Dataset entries

......

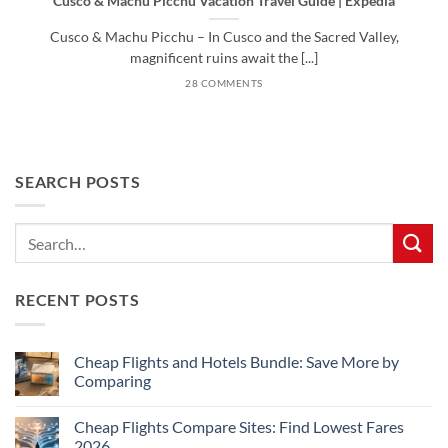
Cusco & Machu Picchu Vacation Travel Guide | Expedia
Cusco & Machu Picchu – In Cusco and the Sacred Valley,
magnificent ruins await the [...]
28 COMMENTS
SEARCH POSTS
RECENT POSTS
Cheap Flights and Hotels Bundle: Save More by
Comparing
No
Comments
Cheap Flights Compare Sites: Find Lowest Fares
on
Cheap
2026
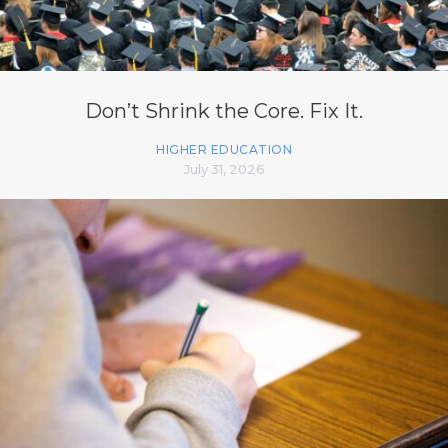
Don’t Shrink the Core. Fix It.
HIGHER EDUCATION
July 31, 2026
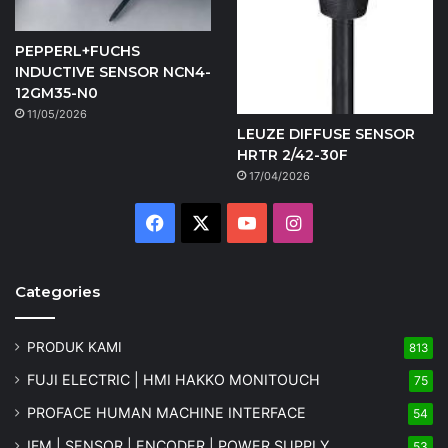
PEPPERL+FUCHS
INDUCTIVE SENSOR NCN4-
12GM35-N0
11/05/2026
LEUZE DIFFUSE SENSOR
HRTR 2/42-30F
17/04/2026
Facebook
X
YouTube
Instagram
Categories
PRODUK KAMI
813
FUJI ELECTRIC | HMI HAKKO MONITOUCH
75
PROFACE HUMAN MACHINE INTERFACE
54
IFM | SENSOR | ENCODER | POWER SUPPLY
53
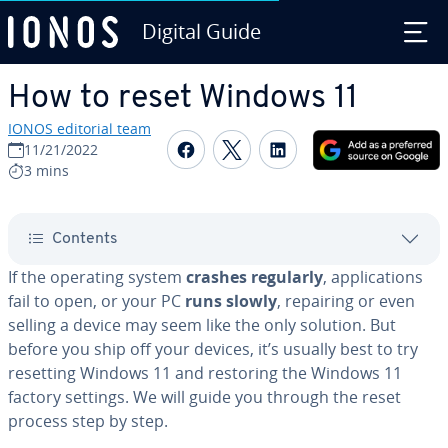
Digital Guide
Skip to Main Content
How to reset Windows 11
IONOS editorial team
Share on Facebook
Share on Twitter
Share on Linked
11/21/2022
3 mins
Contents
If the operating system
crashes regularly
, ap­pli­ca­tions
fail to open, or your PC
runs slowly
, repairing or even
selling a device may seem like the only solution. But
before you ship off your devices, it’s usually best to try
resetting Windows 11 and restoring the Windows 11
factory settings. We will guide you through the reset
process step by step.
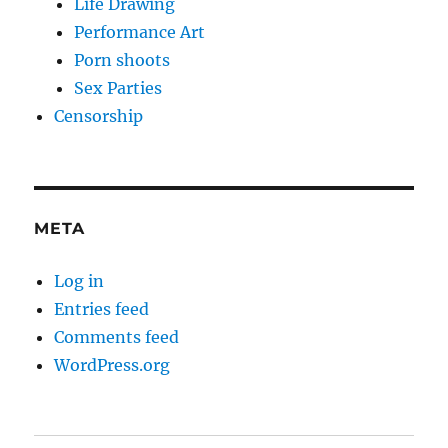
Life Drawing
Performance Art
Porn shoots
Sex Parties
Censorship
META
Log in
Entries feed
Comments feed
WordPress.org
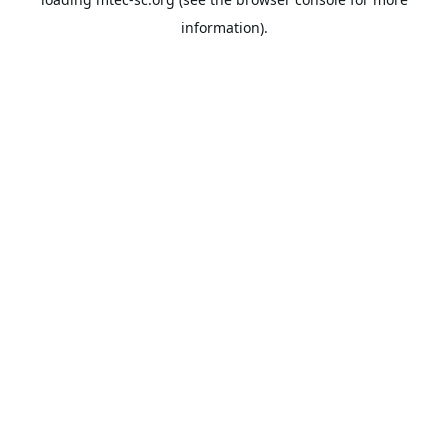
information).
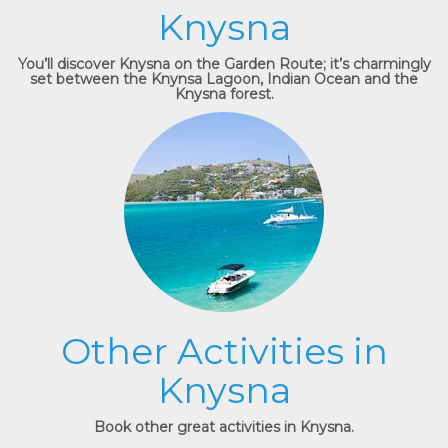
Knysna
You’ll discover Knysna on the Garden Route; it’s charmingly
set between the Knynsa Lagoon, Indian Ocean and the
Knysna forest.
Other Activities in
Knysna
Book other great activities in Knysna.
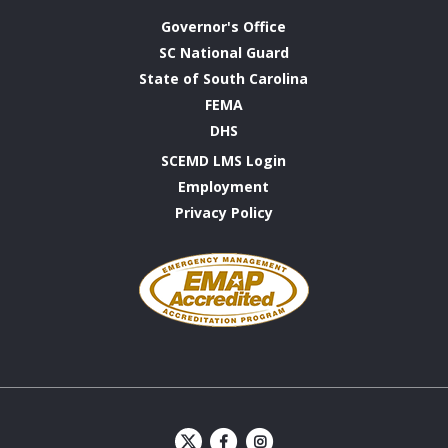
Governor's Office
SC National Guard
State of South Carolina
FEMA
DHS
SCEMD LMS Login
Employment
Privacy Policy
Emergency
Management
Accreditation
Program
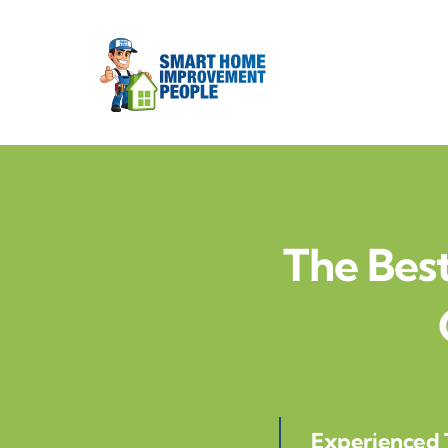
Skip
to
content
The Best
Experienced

......

### Try it
Please filter the data down to the lines containing the word "Cusco".

### Response area
Cusco & Machu Picchu Vacation Travel Guide | Expedia
Cusco & Machu Picchu – In Cusco and the Sacred Valley,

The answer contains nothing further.